Snobbishly, it feels slightly embarrassing to admit to enjoying something as popular as the BBC drama Call The Midwife, but I and Ms Formerly Aldgate have indeed rather delighted in catching up with the series over the last year since discovering it. There are those who react very unfavourably to its saccharine approach to the 1950s and depictions of 'posh people being nice', but then the caring professions were full of posh people being nice, and watching an hour of human beings struggling to be as good as they can be is a healthy change from serial killers, of which, in reality, there are rather fewer about than television might have us believe.
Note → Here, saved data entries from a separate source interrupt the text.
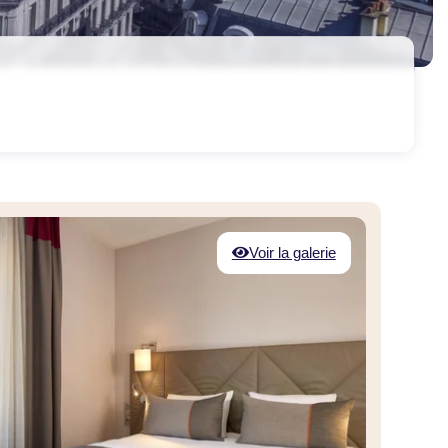
Voir la galerie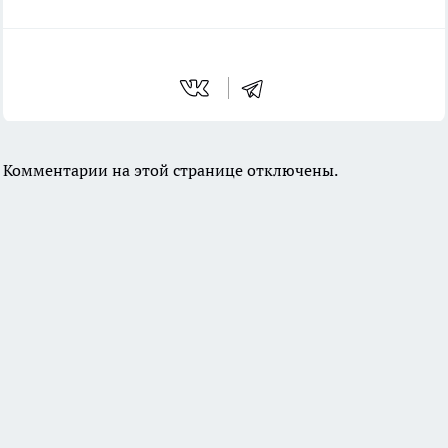
Комментарии на этой странице отключены.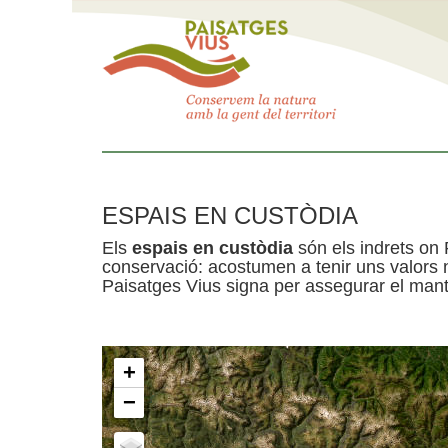
ESPAIS EN CUSTÒDIA
Els
espais en custòdia
són els indrets on 
conservació: acostumen a tenir uns valors n
Paisatges Vius signa per assegurar el mante
+
−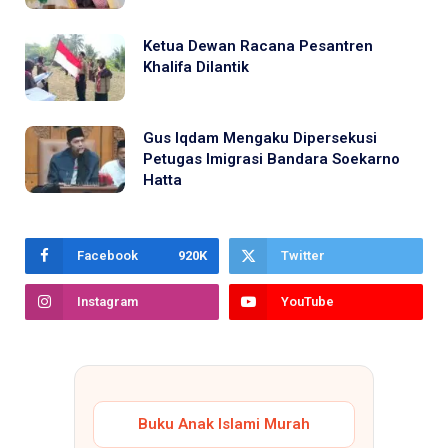
Ketua Dewan Racana Pesantren
Khalifa Dilantik
Gus Iqdam Mengaku Dipersekusi
Petugas Imigrasi Bandara Soekarno
Hatta
Facebook
920K
Twitter
Instagram
YouTube
Buku Anak Islami Murah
I feel a particular connection with the events because of my albeit short stay in Poplar while I was at theological college. Although the real convent which Jennifer Worth's midwifery memoirs were based on is the Community of St John the Divine in Whitechapel, most of the action is still set in Poplar, somewhat to the south and east, where I did my placement in 2002. The parish of Poplar, in common with most of the rest of the East End, was a great centre of Anglo-Catholicism, once upon a time comprising nine churches and a staff of twelve curates (or was it twelve churches and nine curates?) as well as the Rector, not counting all the lay workers and Sisters of various religious orders. In the 1950s the then Rector of Poplar, Fr Eastaugh, who later become Bishop of Hereford, came to Swanvale Halt at our incumbent's invitation to lead a Mission. That whole world, of course, is now long-gone, thanks to wartime depredation, depopulation, immigration and economic change; of all those Poplar churches only two survive, one of which (St Nicholas, Blackwall Steps) has now been moved to an entirely different location. Only the original parish church, Georgian All Saints, maintains a tenuous link with the culture the TV series shows.
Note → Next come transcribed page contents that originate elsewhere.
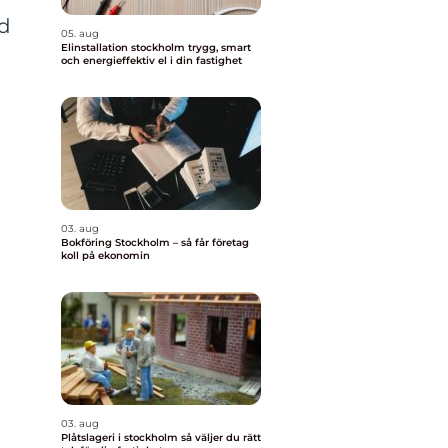
ed
05. aug
Elinstallation stockholm trygg, smart
och energieffektiv el i din fastighet
03. aug
Bokföring Stockholm – så får företag
koll på ekonomin
03. aug
Plåtslageri i stockholm så väljer du rätt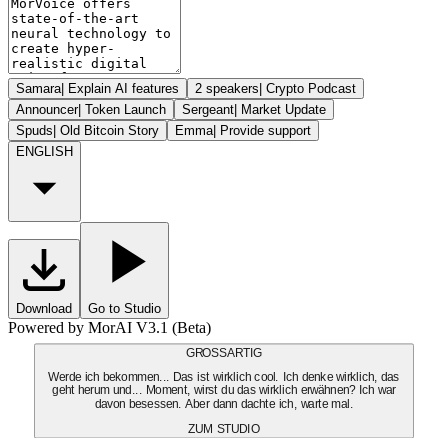
Samara
|
Explain AI features
2 speakers
|
Crypto Podcast
Announcer
|
Token Launch
Sergeant
|
Market Update
Spuds
|
Old Bitcoin Story
Emma
|
Provide support
ENGLISH
Download
Go to Studio
Powered by MorAI V3.1 (Beta)
GROSSARTIG
Werde ich bekommen... Das ist wirklich cool. Ich denke wirklich, das
geht herum und... Moment, wirst du das wirklich erwähnen? Ich war
davon besessen. Aber dann dachte ich, warte mal.
ZUM STUDIO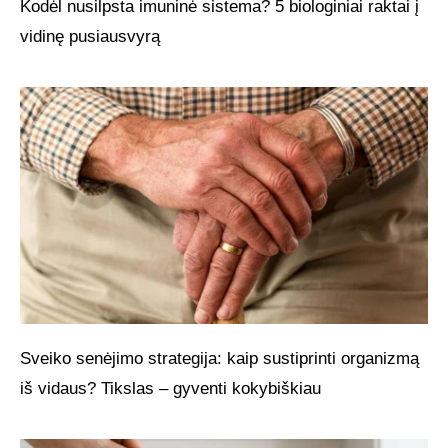
Kodėl nusilpsta imuninė sistema? 5 biologiniai raktai į
vidinę pusiausvyrą
Sveiko senėjimo strategija: kaip sustiprinti organizmą
iš vidaus? Tikslas – gyventi kokybiškiau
The aspect of Call The Midwife which impresses itself most on me is its generous depiction of Christian faith and life. The more quotidian and twee features of an Anglican parish in the 1950s, from cub scout troupes to nativity plays, one might expect to be gently ridiculed, but aren't, and are in any case balanced by the gentle intensity of the experience of the nuns and the laypeople who interact with them. When the Sisters sing Compline it's suspiciously professional (no ropey notes or coughing), but I recognise the chant tones with a sense of gratitude, and the way faith and life interpenetrate is shown seriously and realistically, almost as though Christianity might be something sensible people could adhere to and find it shaping their lives and helping them in both challenging and joyful times. So far as popular culture is concerned, it so very rarely is.